An object of the present invention is to provide a method and installation for burning a fuel to produce combustion products of low pollutant content.
The present invention provides a low pollution method of burning a fuel, comprising the steps of:
(a) passing the fuel into a dense phase fluidized bed of particles which are fluidized by a fluidizing gas substantially free of non-combustible inert components;
(b) partially oxidizing the fuel within the dense phase bed at an elevated partial oxidation temperature to produce a combustible gas which has a low content of non-combustible inert components;
(c) passing at least some of the combustible gas to a burner; and
(d) burning the combustible gas in a flame at the burner with a combustion-supporting gas to which has been added a non-combustible inert gas to suppress or reduce the formation of pollutants in the resulting flue gas.
According to one type of embodiment, the partial oxidation of step (b) is effected with oxygen and/or steam substantially free of non-combustible inert substances. The oxygen may be obtained by separation from air.

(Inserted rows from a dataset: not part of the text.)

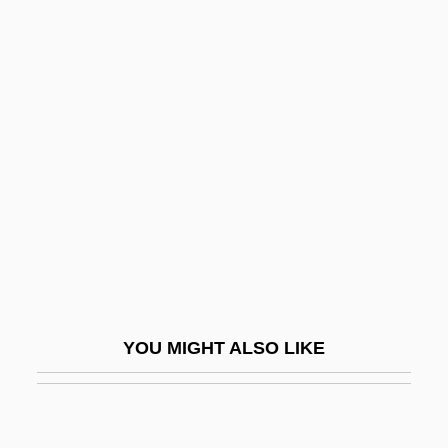
Coachman
Coachload
Coakes, Marion (1947–)
Coakley, John W. (John Wayland
Coakley)
Coal Bed Methane
Coal Gas
Coal Gasification
Coal Lithotype
YOU MIGHT ALSO LIKE
Coal Measures
Coal Mine Contract Signed
Coal Miner's Daughter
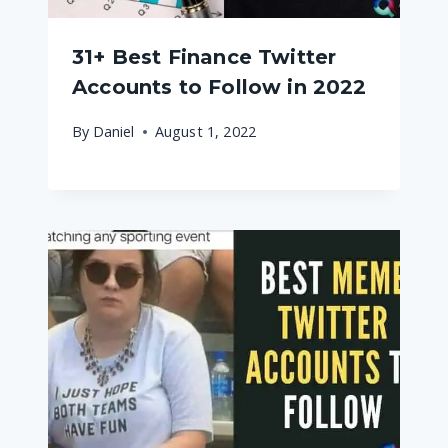
31+ Best Finance Twitter
Accounts to Follow in 2022
By
Daniel
August 1, 2022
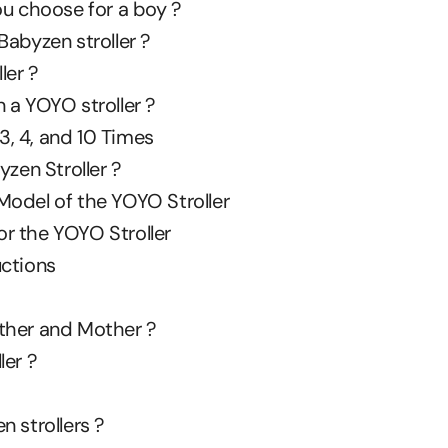
ou choose for a boy ?
abyzen stroller ?
ler ?
 a YOYO stroller ?
 3, 4, and 10 Times
en Stroller ?
Model of the YOYO Stroller
r the YOYO Stroller
uctions
Father and Mother ?
ler ?
 strollers ?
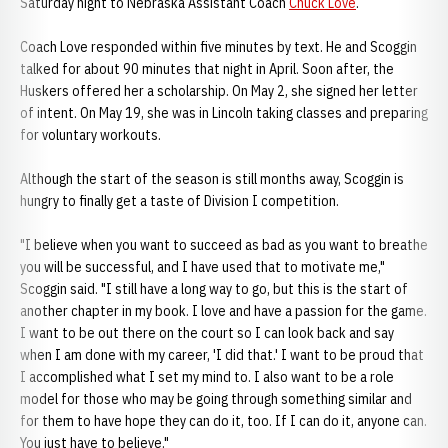
Saturday night to Nebraska Assistant Coach
Chuck Love
.
Coach Love responded within five minutes by text. He and Scoggin
talked for about 90 minutes that night in April. Soon after, the
Huskers offered her a scholarship. On May 2, she signed her letter
of intent. On May 19, she was in Lincoln taking classes and preparing
for voluntary workouts.
Although the start of the season is still months away, Scoggin is
hungry to finally get a taste of Division I competition.
"I believe when you want to succeed as bad as you want to breathe
you will be successful, and I have used that to motivate me,"
Scoggin said. "I still have a long way to go, but this is the start of
another chapter in my book. I love and have a passion for the game.
I want to be out there on the court so I can look back and say
when I am done with my career, 'I did that.' I want to be proud that
I accomplished what I set my mind to. I also want to be a role
model for those who may be going through something similar and
for them to have hope they can do it, too. If I can do it, anyone can.
You just have to believe."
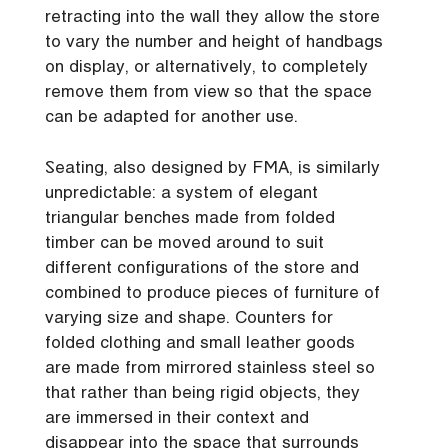
retracting into the wall they allow the store
to vary the number and height of handbags
on display, or alternatively, to completely
remove them from view so that the space
can be adapted for another use.
Seating, also designed by FMA, is similarly
unpredictable: a system of elegant
triangular benches made from folded
timber can be moved around to suit
different configurations of the store and
combined to produce pieces of furniture of
varying size and shape. Counters for
folded clothing and small leather goods
are made from mirrored stainless steel so
that rather than being rigid objects, they
are immersed in their context and
disappear into the space that surrounds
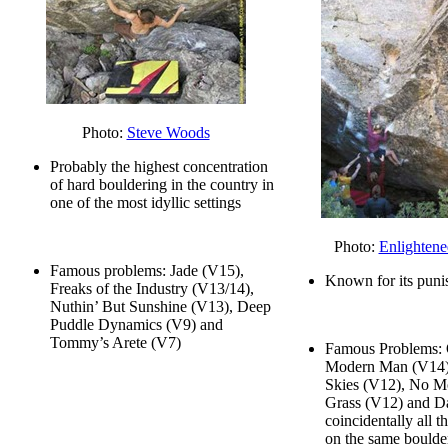
Photo:
Steve Woods
Probably the highest concentration
of hard bouldering in the country in
one of the most idyllic settings
Photo:
Enlightene
Famous problems: Jade (V15),
Known for its puni
Freaks of the Industry (V13/14),
Nuthin’ But Sunshine (V13), Deep
Puddle Dynamics (V9) and
Tommy’s Arete (V7)
Famous Problems: 
Modern Man (V14),
Skies (V12), No M
Grass (V12) and Da
coincidentally all 
on the same boulde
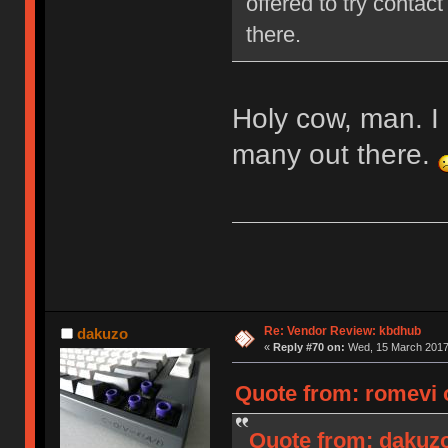
offered to try contact
there.
Holy cow, man. I 
many out there.
Re: Vendor Review: kbdhub
dakuzo
«
Reply #70 on:
Wed, 15 March 2017,
Quote from: romevi 
Quote from: dakuzo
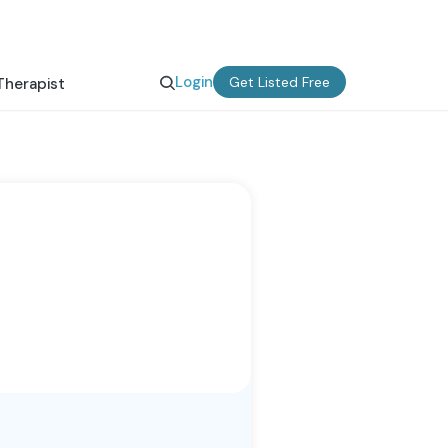
Login
Get Listed Free
Therapist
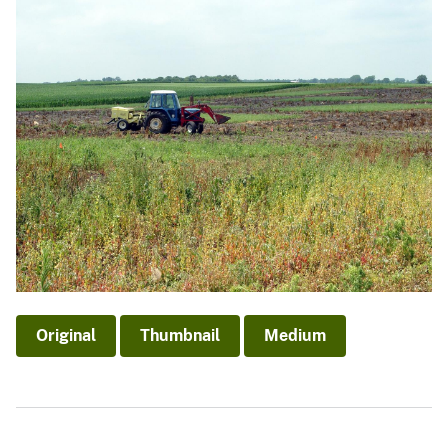
Original
Thumbnail
Medium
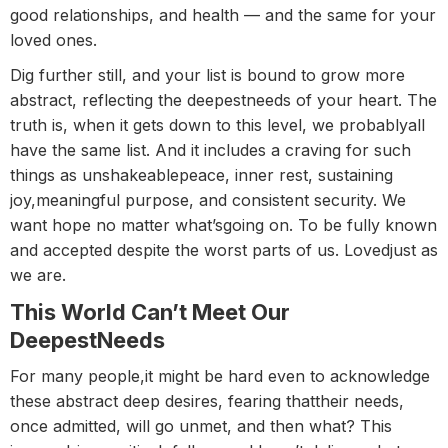
good relationships, and health — and the same for your
loved ones.
Dig further still, and your list is bound to grow more
abstract, reflecting the deepestneeds of your heart. The
truth is, when it gets down to this level, we probablyall
have the same list. And it includes a craving for such
things as unshakeablepeace, inner rest, sustaining
joy,meaningful purpose, and consistent security. We
want hope no matter what’sgoing on. To be fully known
and accepted despite the worst parts of us. Lovedjust as
we are.
This World Can’t Meet Our
DeepestNeeds
For many people,it might be hard even to acknowledge
these abstract deep desires, fearing thattheir needs,
once admitted, will go unmet, and then what? This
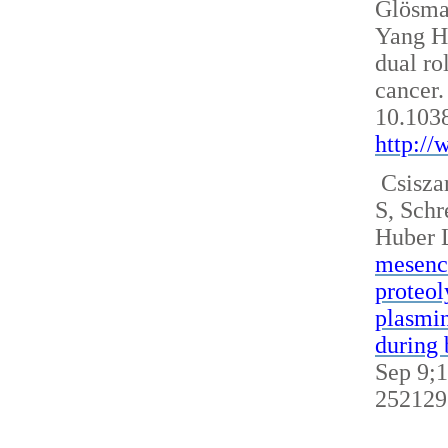
Glösm
Yang H
dual ro
cancer.
10.103
http:/
Csisza
S, Sch
Huber 
mesench
proteol
plasmin
during 
Sep 9;1
252129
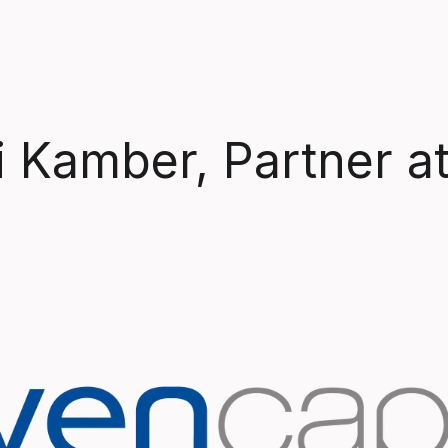
i Kamber, Partner a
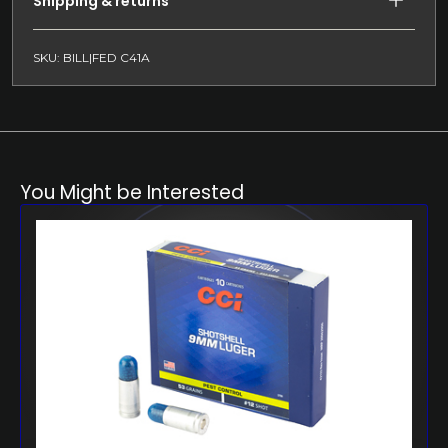
Shipping & returns
SKU: BILL|FED C41A
You Might be Interested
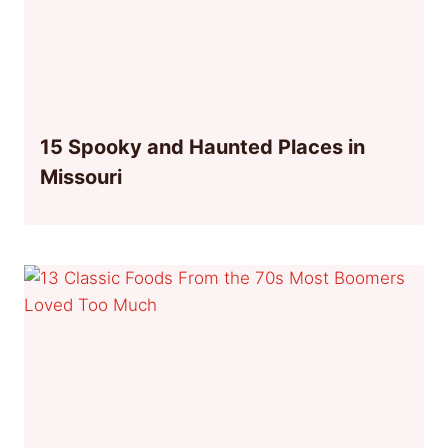
15 Spooky and Haunted Places in
Missouri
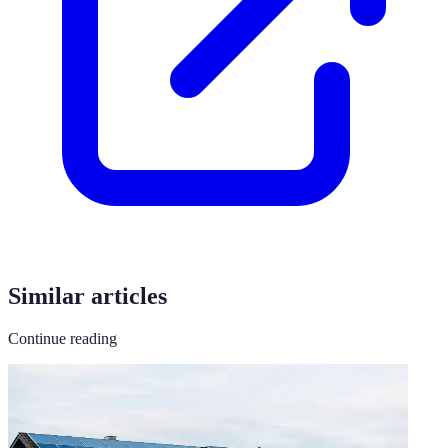
Similar articles
Continue reading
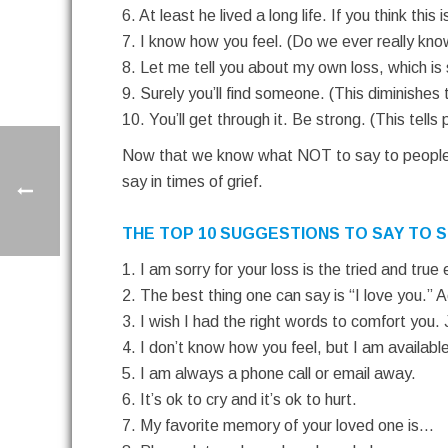
6. At least he lived a long life. If you think th
7. I know how you feel. (Do we ever really k
8. Let me tell you about my own loss, which is 
9. Surely you’ll find someone. (This diminishes 
10. You’ll get through it. Be strong. (This tells 
Now that we know what NOT to say to people wh
say in times of grief.
THE TOP 10 SUGGESTIONS TO SAY TO S
1. I am sorry for your loss is the tried and true
2. The best thing one can say is “I love you.” 
3. I wish I had the right words to comfort you. 
4. I don’t know how you feel, but I am available
5. I am always a phone call or email away.
6. It’s ok to cry and it’s ok to hurt.
7. My favorite memory of your loved one is…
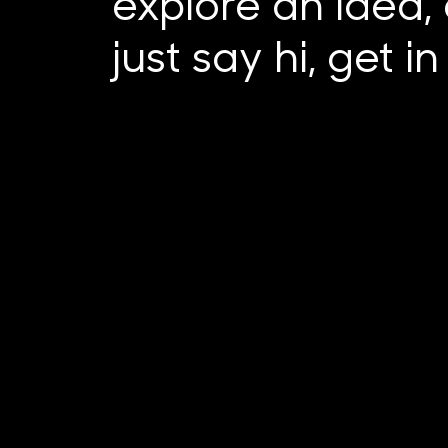
explore an idea, 
just say hi, get i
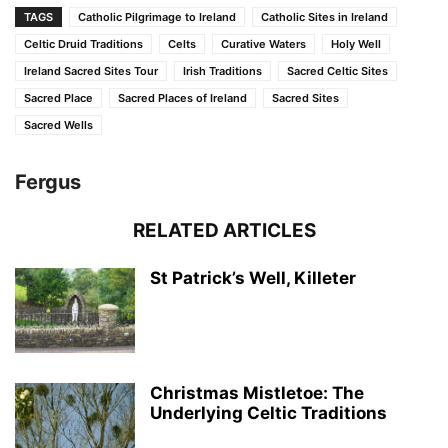
TAGS
Catholic Pilgrimage to Ireland
Catholic Sites in Ireland
Celtic Druid Traditions
Celts
Curative Waters
Holy Well
Ireland Sacred Sites Tour
Irish Traditions
Sacred Celtic Sites
Sacred Place
Sacred Places of Ireland
Sacred Sites
Sacred Wells
Fergus
RELATED ARTICLES
St Patrick’s Well, Killeter
Christmas Mistletoe: The
Underlying Celtic Traditions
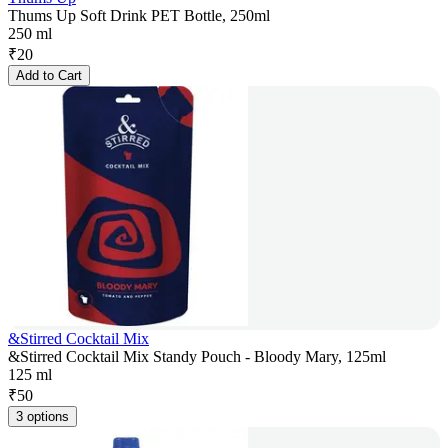
Thums Up Soft Drink PET Bottle, 250ml
250 ml
₹
20
Add to Cart
&Stirred Cocktail Mix
&Stirred Cocktail Mix Standy Pouch - Bloody Mary, 125ml
125 ml
₹
50
3 options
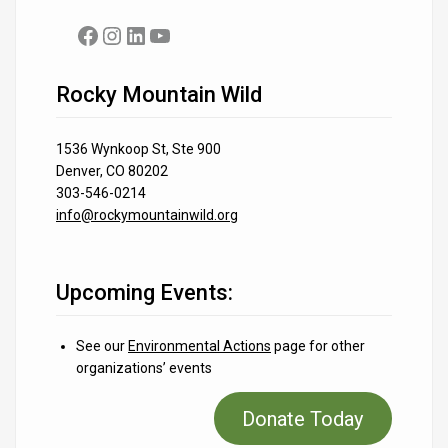
Facebook
Instagram
LinkedIn
YouTube
Rocky Mountain Wild
1536 Wynkoop St, Ste 900
Denver, CO 80202
303-546-0214
info@rockymountainwild.org
Upcoming Events:
See our
Environmental Actions
page for other
organizations’ events
Donate Today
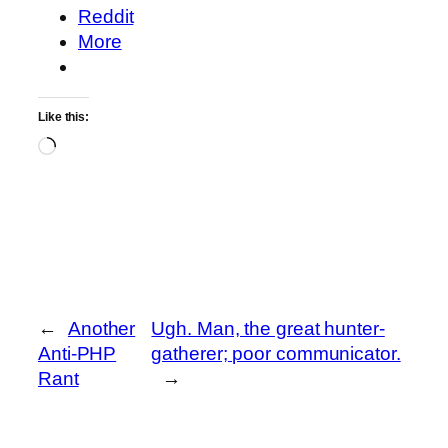
Reddit
More
Like this:
Loading…
←
Another
Ugh. Man, the great hunter-
Anti-PHP
gatherer; poor communicator.
Rant
→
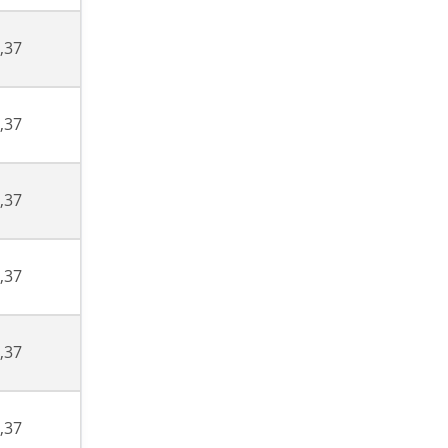
,37
,37
,37
,37
,37
,37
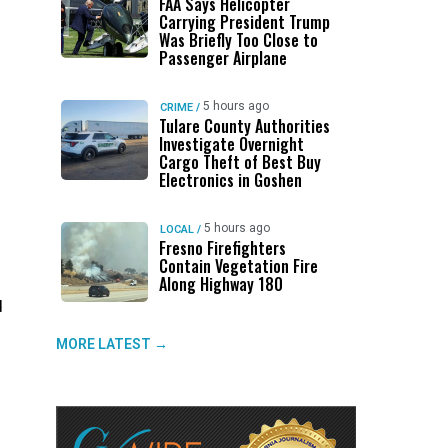
FAA Says Helicopter
Carrying President Trump
Was Briefly Too Close to
Passenger Airplane
5 hours ago
CRIME
/
Tulare County Authorities
Investigate Overnight
Cargo Theft of Best Buy
Electronics in Goshen
5 hours ago
LOCAL
/
Fresno Firefighters
Contain Vegetation Fire
Along Highway 180
d
MORE LATEST →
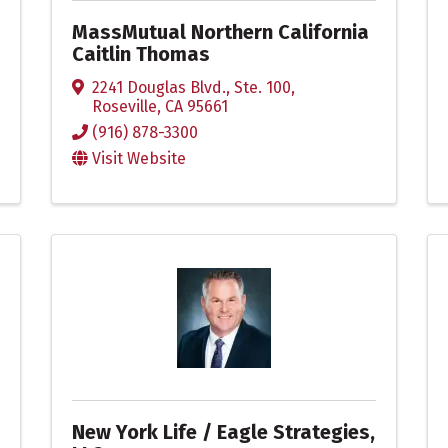
MassMutual Northern California
Caitlin Thomas
2241 Douglas Blvd., Ste. 100
,
Roseville
,
CA
95661
(916) 878-3300
Visit Website
New York Life / Eagle Strategies,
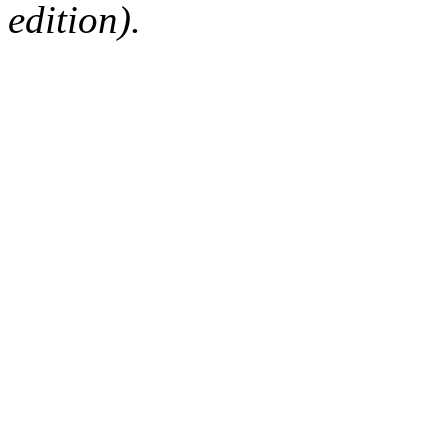
edition).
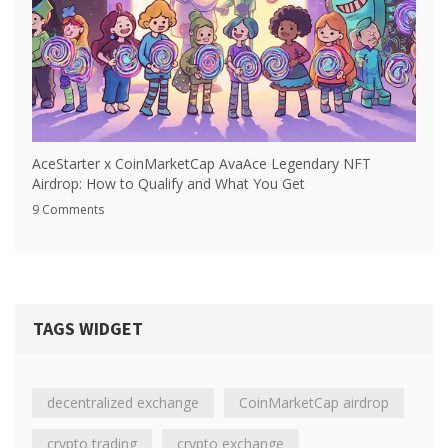
AceStarter x CoinMarketCap AvaAce Legendary NFT
Airdrop: How to Qualify and What You Get
9 Comments
TAGS WIDGET
decentralized exchange
CoinMarketCap airdrop
crypto trading
crypto exchange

The said non-combustible inert gas may be nitrogen. The nitrogen may be obtained by separating oxygen from air (e.g. by liquefaction or selective adsorption, inter alia).
When the oxygen is separated from air by a procedure comprising liquefying the air, considerable amounts of useful heat are made available, and preferably, at least some of this heat is recovered in at least one fluid selected from one or more of the following: water passing to a boiler; steam or other fluid passing to a boiler; at least part of a gas which is employed to convert the fluid to combustible gas.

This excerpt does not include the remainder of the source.